So everyone doesn’t get the wrong idea, let me clarify:
I’ve always liked shooters. I still remember being mesmerized by games like Duke Nukem, Doom, and Heretic. I’m old enough to recall the first time Wolfenstein made its auspicious debut; I watched it with great fascination on my friend’s old computer. I was also interested to watch the genre’s advancement through the years, recently culminating in the likes of Killzone: Shadow Fall, Battlefield 4, and Call of Duty: Ghosts.
Looking down the road, we see hugely anticipated games like Titanfall, Destiny, the new Halo, and the recently announced Evolve. A new CoD entry is scheduled for later this year (and it might be helmed by Sledgehammer Studios), and we can expect a new Battlefield at some point, as well as a fresh Bad Company entry. Then there are promising third-person shooters, such as The Order: 1886 and the announced but yet-to-be-detailed Uncharted 4.
I’m not as tired of the latter as I am of first-person shooters, though. I mean, come on.
There are examples of great first-person adventures that go beyond shooting, ya know
It’s not that I’m sick and tired of the first-person perspective, per se. It’s that I’m just bored with how developers are utilizing that perspective, over and over and over. I understand that, almost by default, most video games are quite repetitive. One could make the argument that a game like God of War is repetitive, too, I suppose. But that’s not the point. The point is that in most other categories of gaming, we’re seeing innovation and creativity that we’re really not seeing in the FPS genre.
The most annoying part is that first-person gives us nigh-on unlimited possibilities. It could be a role-playing experience with FPS elements, such as Deus Ex or RAGE, or we could implement elements from other genres. The first two Crysis games tried to do that, but the most recent just became more of a shooting gallery. The same thing happened to the Dead Space franchise, by the way. As just about every category of gaming gets increasingly faster and more “action-y,” we’re starting to see the FPS mentality everywhere.
Some RPGs, such as The Elder Scrolls and The Witcher can be played in the first-person viewpoint and while these are very different, they represent possibilities. They prove that great achievements can exist in the first-person perspective. They prove that if certain developers applied themselves, and if certain publishers were willing to take a risk or two, we could see some really refreshing FPSs. I’m not saying they have to stop being shooters; I’m saying there’s a lot more that can be done with the basic concept of the “first-person shooter.”

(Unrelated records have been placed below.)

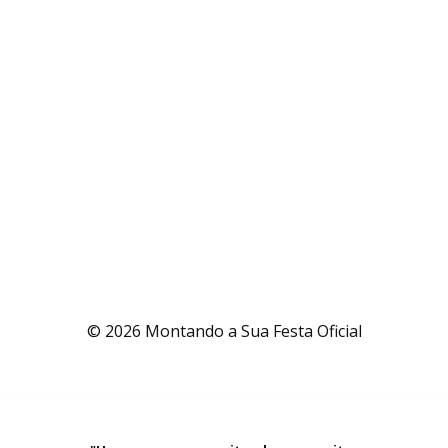
© 2026 Montando a Sua Festa Oficial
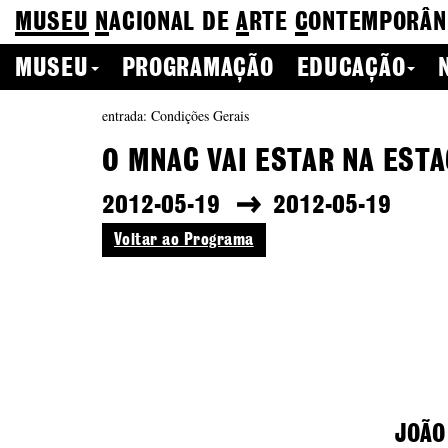
MUSEU
N
ACIONAL
DE
A
RTE
C
ONTEMPORÂN
MUSEU
PROGRAMAÇÃO
EDUCAÇÃO
entrada: Condições Gerais
O MNAC VAI ESTAR NA ESTA
2012-05-19
2012-05-19
Voltar ao Programa
JOÃO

Seems like even some of the hardcore followers are starting to tire…
Call of Duty: Ghosts didn’t explode the way Activision probably wanted it to. Sure, it broke more sales records out of the gate, but it probably won’t ever top the sales record set by Grand Theft Auto V. Throughout 2013, analysts were predicting a downward slope for the uber-popular CoD franchise, and we’d see evidence of that decline with Ghosts. Well, for the most part, they were right. Plus, despite the brilliant visual presentation of Killzone: Shadow Fall, many agreed that it’s best described as “just another shooter.”
That’s the problem, right there. “Just another shooter.” Far too many titles can qualify for that label, year in and year out. While Titanfall and Destiny might offer some minor twists to the accepted formula, I’m still just seeing shooters. Destiny looks like an upgraded Borderlands 2 to me, but that’s about it. Furthermore, if you stop to take the pulse of gamer nation, you may start to sense a growing boredom with the FPS genre. You find it in almost every community now and I actually find that encouraging.
Multiplayer may or may not be helping
One last point: multiplayer needs to cater to the widest audience possible, as that has become the shooter’s bread-and-butter. Just about everyone waiting in line at the midnight launches for such titles are there for the multiplayer. Now, given that such a feature must remain mainstream, there’s not too much developers can do to change it up. That would result in annoyed gamers and the publisher would be unhappy, to say the least. Perhaps multiplayer – or rather, the accepted idea of FPS multiplayer – is what’s holding the genre back.
Hard to say, though. Innovation can be found anywhere, provided a designer had the requisite imagination and a publisher had the gumption to produce the result.
In the end, I’m definitely not the only one who has become bored with the FPS genre. I grew up with it and now I’m bored. That says something.